Classification of ordinal outcomes for the analysis of injury severity using machine learning methods.
All this code was run in Python 3.8.11 with the following libraries: Numpy 1.19.2 Pandas 1.3.4 Sklearn 1.0.1 Pytorch 1.7.1 imbalanced-learn 0.8.1
In case some of the datasets (see below) are missing, generate the preprocessed versions with
python preprocess.py
Run
python run.py
to train an initial model with the parameters from params.py
- dataset
- 1.08 Crash Data (detail) DD.csv # overview over features
- age_binned_preprocessed.csv # preprocessed with age as categorical binned columns
- age_binned.csv # original dataset with age as categorical binned columns
- area.png
- crashdata.csv # original, uncleaned dataset
- preprocessed_data.csv # preprocessed dataset: mean imputed and standardized (output of preprocess.py)

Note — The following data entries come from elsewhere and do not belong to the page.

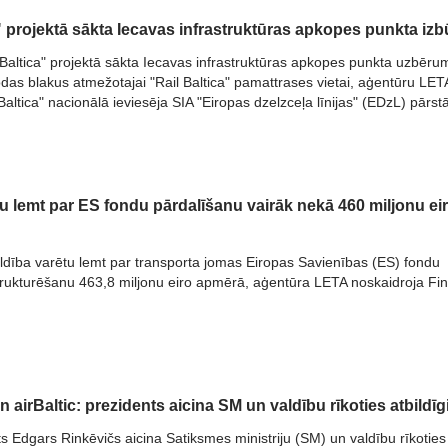
" projektā sākta Iecavas infrastruktūras apkopes punkta iz
 Baltica" projektā sākta Iecavas infrastruktūras apkopes punkta uzbēru
odas blakus atmežotajai "Rail Baltica" pamattrases vietai, aģentūru LET
Baltica" nacionālā ieviesēja SIA "Eiropas dzelzceļa līnijas" (EDzL) pārstā
tu lemt par ES fondu pārdalīšanu vairāk nekā 460 miljonu ei
dība varētu lemt par transporta jomas Eiropas Savienības (ES) fondu
strukturēšanu 463,8 miljonu eiro apmērā, aģentūra LETA noskaidroja Fi
un airBaltic: prezidents aicina SM un valdību rīkoties atbildīg
ts Edgars Rinkēvičs aicina Satiksmes ministriju (SM) un valdību rīkoties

- tempe_cleaneddata.csv # cleaned dataset
- cross_validation.py # functions for k-fold cross-validation
- data_exploration.ipynb # initial data analysis and overview
- evaluation.py # functions for model evaluation metrics
- model.py # models as subclasses of pytorch.nn.Module
- params.py # parameters for models + training
- preprocess.py # preprocessing pipeline: mean imputation, standardization, age binning
- README.md
- run.py # run training of model